Social IssuesCulture

  • Author Abesha Habesha
  • Published September 10, 2009
  • Word count 513

Ethiopia has seen human habitation for longer than almost anywhere else in the world, possibly being the location where humans evolved.

Evidence of Naqadan contacts include obsidian from Ethiopia. The first records of Ethiopia proper come from Egyptian traders from about 3000 BC, who refer to lands south of Nubia or Cush as Punt and Yam. The Ancient Egyptians were in possession of myrrh (found in Punt) as early as the First or Second Dynasties, which Richard Pankhurst interprets to indicate trade between the two countries extant from the beginning of Ancient Egypt's beginnings. J. H. Breasted posited that this early trade relationship could have been realized through overland trade down the Nile and its tributaries (i.e. the Blue Nile and Atbara). The Greek historian and geographer Agatharchides had documented ship-faring among the early Egyptians: "During the prosperous period of the Old Kingdom, between the 30th and 25th centuries B. C., the river-routes were kept in order, and Egyptian ships sailed the Red Sea as far as the myrrh-country."

The first known voyage to Punt occurred in the 25th century BC under the reign of Pharaoh Sahure. The most famous expedition to Punt, however, comes during the reign of Queen Hatshepsut probably around 1495 BC, as the expedition was recorded in detailed reliefs on the temple of Deir el-Bahri at Thebes. The inscriptions depict a trading group bringing back myrrh trees, sacks of myrrh, elephant tusks, incense, gold, various fragmented wood, and exotic animals. Detailed information about these two nations is sparse, and there are many theories concerning their locations and the ethnic relationship of their peoples. The Egyptians sometimes called Punt land Ta-Netjeru, meaning "Land of the Gods," and considered it their place of origin.

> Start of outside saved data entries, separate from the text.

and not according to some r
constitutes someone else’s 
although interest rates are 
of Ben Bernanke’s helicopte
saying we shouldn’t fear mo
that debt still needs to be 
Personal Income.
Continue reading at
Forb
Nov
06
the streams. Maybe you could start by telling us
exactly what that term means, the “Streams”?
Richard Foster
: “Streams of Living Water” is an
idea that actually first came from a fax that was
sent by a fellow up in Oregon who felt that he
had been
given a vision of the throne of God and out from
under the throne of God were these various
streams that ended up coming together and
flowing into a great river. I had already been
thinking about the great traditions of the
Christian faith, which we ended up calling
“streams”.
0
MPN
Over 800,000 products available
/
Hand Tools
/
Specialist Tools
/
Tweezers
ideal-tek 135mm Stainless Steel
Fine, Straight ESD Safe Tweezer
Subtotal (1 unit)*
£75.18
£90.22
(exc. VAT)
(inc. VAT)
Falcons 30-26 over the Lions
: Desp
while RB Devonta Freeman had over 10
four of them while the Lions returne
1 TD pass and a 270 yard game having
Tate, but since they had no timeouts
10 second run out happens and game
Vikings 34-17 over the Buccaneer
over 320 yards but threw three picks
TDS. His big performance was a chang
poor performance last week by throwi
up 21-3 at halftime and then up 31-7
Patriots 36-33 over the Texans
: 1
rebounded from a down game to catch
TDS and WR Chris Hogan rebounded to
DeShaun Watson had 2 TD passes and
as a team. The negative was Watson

There is some confusion over the usage of the word Ethiopia in ancient times and the modern country. The ancient Greeks used the word (Αιθιοπία) to refer to the peoples living immediately to the south of ancient Egypt, specifically the area now known as the ancient Kingdom of Kush, now a part of modern Nubia; modern usage has transferred this name further south to the land and peoples known in the late 19th and early 20th century as Abyssinia[citation needed]. The 1911 Encyclopedia Britannica states the connection between Egypt and Ethiopia is at least as early as the Twenty-second dynasty of Egypt was very intimate, and beginning with Piye, a ruler of the Twenty-fifth dynasty, occasionally the two countries were under the same ruler. The capital of these two dynasties, however, was in the north of modern Sudan, at Napata. It is now known that in ancient times the name Ethiopia was used to refer to the nation based in the upper Nile valley south of Egypt, also called Kush, which in the 4th century CE was invaded by the Axum from the highlands close to the Red sea. Reference to the Kingdom of Aksum designated as Ethiopia dates as far back as the first half of 4th century since inscription of Ezana Habashat (the source for "Abyssinia") in Ge'ez, South Arabian alphabet, is translated in Greek as "Aethiopia".